BEGIN Dataset extract

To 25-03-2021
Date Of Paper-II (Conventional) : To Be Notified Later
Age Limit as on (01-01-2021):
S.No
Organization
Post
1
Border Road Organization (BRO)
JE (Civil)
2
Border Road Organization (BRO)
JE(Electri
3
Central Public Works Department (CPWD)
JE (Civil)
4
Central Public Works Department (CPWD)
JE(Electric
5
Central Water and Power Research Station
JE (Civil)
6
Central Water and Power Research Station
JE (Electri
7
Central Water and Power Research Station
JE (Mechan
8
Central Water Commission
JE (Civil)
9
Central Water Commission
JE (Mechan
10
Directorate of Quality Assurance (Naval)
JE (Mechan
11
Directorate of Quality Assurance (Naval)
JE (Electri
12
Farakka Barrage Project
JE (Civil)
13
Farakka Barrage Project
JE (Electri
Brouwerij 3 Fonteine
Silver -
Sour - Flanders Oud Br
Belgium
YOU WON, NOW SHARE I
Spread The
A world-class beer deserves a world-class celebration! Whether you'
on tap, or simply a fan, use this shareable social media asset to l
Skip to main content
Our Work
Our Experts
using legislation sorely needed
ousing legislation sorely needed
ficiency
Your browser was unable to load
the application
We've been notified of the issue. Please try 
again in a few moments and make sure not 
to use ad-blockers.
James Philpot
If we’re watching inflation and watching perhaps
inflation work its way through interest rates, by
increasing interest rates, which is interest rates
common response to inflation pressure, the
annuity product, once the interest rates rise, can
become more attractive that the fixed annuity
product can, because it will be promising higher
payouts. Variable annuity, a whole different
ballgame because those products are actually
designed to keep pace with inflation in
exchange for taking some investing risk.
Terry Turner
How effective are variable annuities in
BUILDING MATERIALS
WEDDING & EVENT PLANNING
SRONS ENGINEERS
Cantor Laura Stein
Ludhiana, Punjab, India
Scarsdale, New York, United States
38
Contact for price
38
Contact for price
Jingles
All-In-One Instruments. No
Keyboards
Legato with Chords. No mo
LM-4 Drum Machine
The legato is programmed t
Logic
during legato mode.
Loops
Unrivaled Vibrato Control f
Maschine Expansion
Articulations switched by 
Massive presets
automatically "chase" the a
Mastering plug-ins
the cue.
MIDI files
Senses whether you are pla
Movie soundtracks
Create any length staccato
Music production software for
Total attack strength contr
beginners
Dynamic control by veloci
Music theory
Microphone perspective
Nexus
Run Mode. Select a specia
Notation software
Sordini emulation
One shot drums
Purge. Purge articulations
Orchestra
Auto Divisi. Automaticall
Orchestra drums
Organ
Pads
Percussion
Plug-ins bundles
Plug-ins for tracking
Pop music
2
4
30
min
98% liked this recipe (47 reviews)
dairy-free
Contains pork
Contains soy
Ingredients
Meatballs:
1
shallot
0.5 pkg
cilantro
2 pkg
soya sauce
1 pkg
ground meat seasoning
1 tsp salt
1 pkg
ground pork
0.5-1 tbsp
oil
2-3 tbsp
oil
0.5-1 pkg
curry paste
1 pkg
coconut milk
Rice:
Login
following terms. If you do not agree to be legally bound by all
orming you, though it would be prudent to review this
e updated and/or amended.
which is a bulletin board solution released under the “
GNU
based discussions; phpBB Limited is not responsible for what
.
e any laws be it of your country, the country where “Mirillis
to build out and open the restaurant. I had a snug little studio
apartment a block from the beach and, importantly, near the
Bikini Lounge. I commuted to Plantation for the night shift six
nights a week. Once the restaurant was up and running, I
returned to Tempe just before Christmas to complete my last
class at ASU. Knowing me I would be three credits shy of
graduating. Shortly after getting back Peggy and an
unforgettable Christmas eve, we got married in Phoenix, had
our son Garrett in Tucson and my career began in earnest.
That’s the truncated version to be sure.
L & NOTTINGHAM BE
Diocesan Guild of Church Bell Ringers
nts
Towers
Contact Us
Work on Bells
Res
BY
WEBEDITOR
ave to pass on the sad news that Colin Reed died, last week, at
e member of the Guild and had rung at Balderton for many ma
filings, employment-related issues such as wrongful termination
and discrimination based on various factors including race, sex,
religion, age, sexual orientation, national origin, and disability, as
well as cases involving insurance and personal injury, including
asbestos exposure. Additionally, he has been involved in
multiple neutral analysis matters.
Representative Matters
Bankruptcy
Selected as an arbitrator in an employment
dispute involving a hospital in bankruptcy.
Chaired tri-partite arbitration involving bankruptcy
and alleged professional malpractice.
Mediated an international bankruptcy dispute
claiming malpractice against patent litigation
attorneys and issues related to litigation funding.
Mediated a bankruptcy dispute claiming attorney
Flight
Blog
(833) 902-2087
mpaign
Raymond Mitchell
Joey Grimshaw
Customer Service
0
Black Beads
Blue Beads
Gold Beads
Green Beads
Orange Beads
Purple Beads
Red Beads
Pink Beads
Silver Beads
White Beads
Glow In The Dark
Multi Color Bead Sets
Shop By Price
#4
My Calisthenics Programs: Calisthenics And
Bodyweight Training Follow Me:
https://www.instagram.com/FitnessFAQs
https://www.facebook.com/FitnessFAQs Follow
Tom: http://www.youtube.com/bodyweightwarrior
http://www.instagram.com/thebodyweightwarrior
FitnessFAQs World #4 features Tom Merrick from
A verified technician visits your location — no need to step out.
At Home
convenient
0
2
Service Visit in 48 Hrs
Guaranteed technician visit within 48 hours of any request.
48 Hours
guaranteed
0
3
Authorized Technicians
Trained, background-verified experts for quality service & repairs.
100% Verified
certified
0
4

END Dataset extract

| Problem requirements |
Show all of the lines above in which "involving" is present.

| Solved exercise |
well as cases involving insurance and personal injury, including
dispute involving a hospital in bankruptcy.
Chaired tri-partite arbitration involving bankruptcy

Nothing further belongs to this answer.